Moreover, drug accumulation stands as an independent risk factor for delirium[
7]. Evidence indicates that adverse reactions to analgesic and sedative medications contribute to prolonged mechanical ventilation in 30% to 40% of ICU patients, significantly increasing both hospitalization costs and mortality risk[
8]. Delirium represents the most prevalent neurological complication in the ICU, with an incidence of 60% to 80% among mechanically ventilated patients and over 85% among elderly critically ill patients. It not only directly increases short-term mortality by two to threefold but also raises the risk of long-term cognitive impairment by more than 50%[
9]. Although contemporary medical research has identified inflammatory responses, neurotransmitter imbalances (such as dopamine-acetylcholine dysregulation), and disruptions in sleep-wake cycle as key contributing factors to delirium, there are currently no guideline-recommended specific therapeutic agents available[
10]. Traditional antipsychotics may alleviate symptoms of agitation but do not reduce the duration of delirium and pose cardiovascular risks, including QT interval prolongation. Additionally, primary conditions including traumatic brain injury, stroke, and severe infection often induce consciousness disorders in critically ill patients, ranging from somnolence and stupor to vegetative states. If a consciousness disorder persists beyond 72 h, the long-term awakening rate drops below 30%, and 90% of survivors suffer from severe neurological sequelae[
11].
Current clinical interventions, including neuromodulation therapy (such as transcranial magnetic stimulation) and pharmacologically induced awakening (such as naloxone), demonstrated limited efficacy and are plagued by issues like operational complexity and numerous contraindications, underscoring an urgent need for safe and effective supplementary treatment strategies[
12]. In this context, acupuncture, a traditional therapy with a history exceeding 2000 years, represents a novel perspective for addressing the challenges of neurological management in critical care.
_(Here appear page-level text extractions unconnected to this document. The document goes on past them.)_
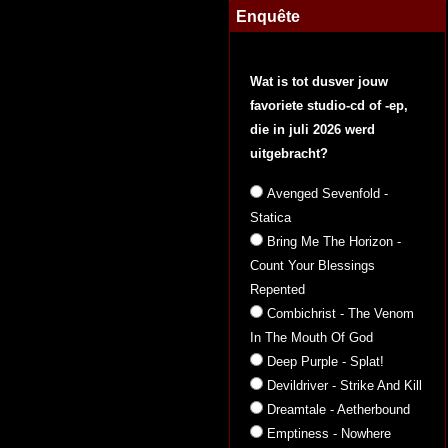
Enquête
Wat is tot dusver jouw
favoriete studio-cd of -ep,
die in juli 2026 werd
uitgebracht?
Avenged Sevenfold -
Statica
Bring Me The Horizon -
Count Your Blessings
Repented
Combichrist - The Venom
In The Mouth Of God
Deep Purple - Splat!
Devildriver - Strike And Kill
Dreamtale - Aetherbound
Emptiness - Nowhere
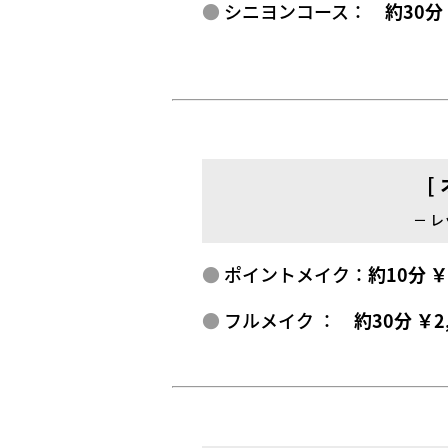
シニヨンコース：
約30分
[
－ 
ポイントメイク：
約10分 
フルメイク ：
約30分 ￥2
This is attributed to its characteristics of “holistic regulation and multi-targeted intervention”[
13]. Contemporary anatomical research suggests that the meridian system targeted by acupuncture may correspond to the human neuro-vascular-lymphatic network and interstitial tissue spaces. Through the stimulation of acupoints, acupuncture modulates neurotransmitter release, improves microcirculation, and exerts anti-inflammatory effects. These mechanisms closely align with the pathophysiological processes of neurological disorders in critical illness[
14].
The core applications of acupuncture in neurological care of critically ill patients
Assisting analgesia and sedation
The therapeutic value of acupuncture in providing analgesia and sedation for critically ill patients is predominantly evidenced by its ability to enhance synergistic efficacy and reduce both toxicity and dosage. This is achieved through the activation of endogenous analgesic pathways, leading to decreased medication dosages and lower rates of adverse reactions[
15]. Currently, three principal analgesic mechanisms of acupuncture have been identified[
16]. Firstly, the Gate Control Theory indicates that acupoint stimulation could activate Aβ fibers, which in turn inhibit the transmission of nociceptive signals within the spinal dorsal horn, thus the blocking the ascending pain pathways. Secondly, acupuncture engages the endogenous opioid system by promoting the release of opioid neurotransmitters, such as enkephalin and endorphin, within both the central and peripheral nervous systems, and it could be antagonized by naloxone. Thirdly, acupuncture modulates neurotransmitter release through the activation of the periaqueductal gray-rostral ventromedial medulla-spinal dorsal horn pathway. This pathway regulates the secretion of monoamine neurotransmitters, including serotonin and norepinephrine, thereby enhancing the efficacy of the descending inhibitory system.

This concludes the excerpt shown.